Solusi Masalah Pendidikan ada di Tangan Orang Tua


Assalamu’alaikum wr.wb.,

[Ada pembaca yang bertanya kepada saya tentang solusi terhadap masalah pendidikan yang saya bicarakan. Ini jawaban saya.]

Pak, saya sudah coba menjawab pertanyaan anda dalam komentar saya di post Pengakuan Guru 2. Saya yakin bahwa semua masalah ini bisa diselesaikan oleh orang tua yang peduli.

Kalau kita sedikit mempelajari sejarah serikat buruh di manca negara, kita bisa tahu bahwa demi kesejahteraan bersama, para pekerja bergabung dan menyatu di dalam sebuah serikat buruh.

Awalnya, mereka memang dilawan oleh pemerintah (dengan menggunakan polisi untuk memukuli mereka). Mereka juga dilawan oleh pemilik perusahaan, yang siap terima kerugian besar dengan menutup pabriknya, asal berhasil memecah-belahkan pekerja yang berprotes.

Di Inggris, ada sejarah mogok kerja satu kelompok yang berlangsung lebih dari 1 tahun lamanya. Para pekerja tidak mau kalah dan pemerintah/pengusaha juga tidak mau kalah.

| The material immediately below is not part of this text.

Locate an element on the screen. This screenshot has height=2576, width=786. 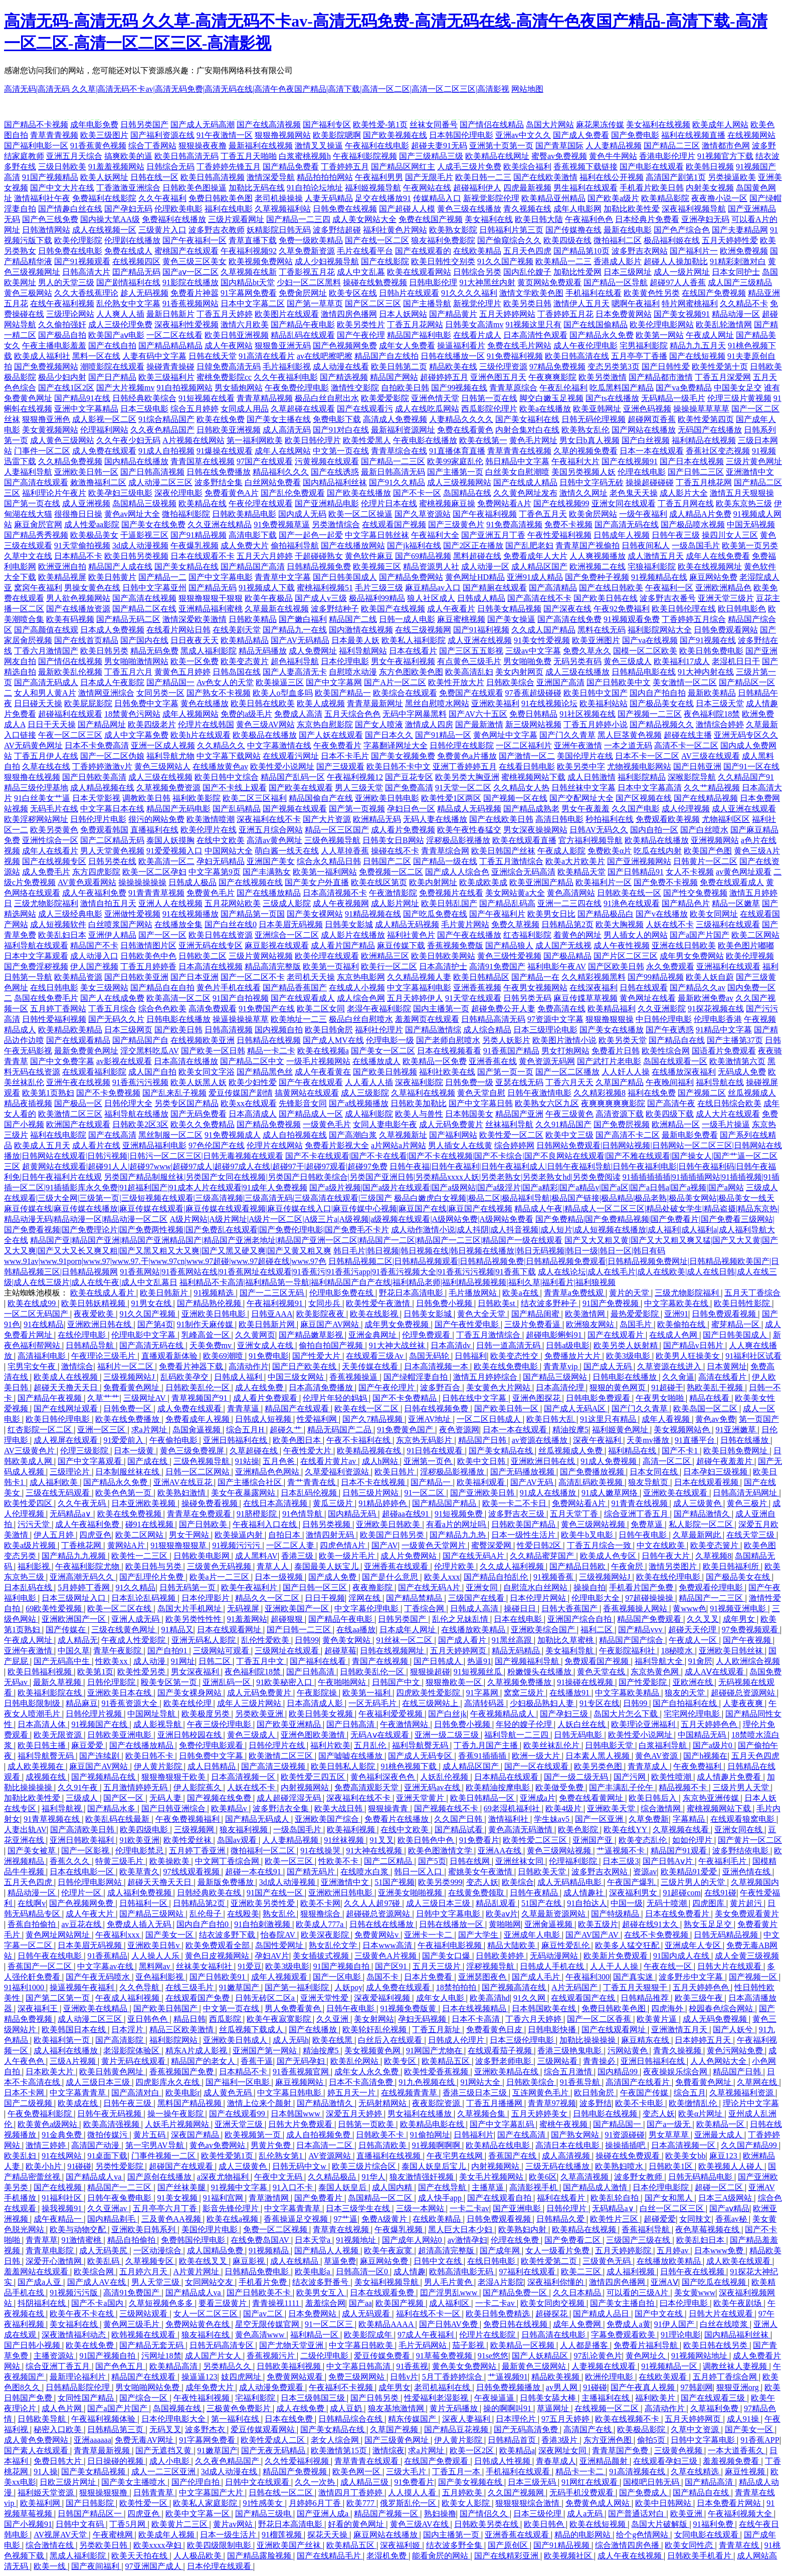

Sejarah membuktikan bahwa walaupun menggunakan semua cara (polisi, ancaman hukum, pemerasan, ancaman fisik, sogokan, pemukulan, dll.) pemerintah pada akhir hari tetap kalah.

Kenapa?

Karena industri hanya ada selama ada pekerja. Tanpa pekerja, tidak ada industri. Yang namanya CEO atau direktur bukanlah orang yang membuat barang di pabrik. Sejarah serikat ini menunjukkan bahwa kalau suatu kaum benar2 kompak dan menuntut haknya, tanpa mundur, mereka insya Allah akan memang. Atau minimal bisa dikatakan mereka mempunyai kekuatan untuk bernegosiasi dengan pemerintah/pengusaha supaya mendapat hasil yang saling menguntungkan daripada menguntungkan satu pihak dan sangat merugikan yang lain.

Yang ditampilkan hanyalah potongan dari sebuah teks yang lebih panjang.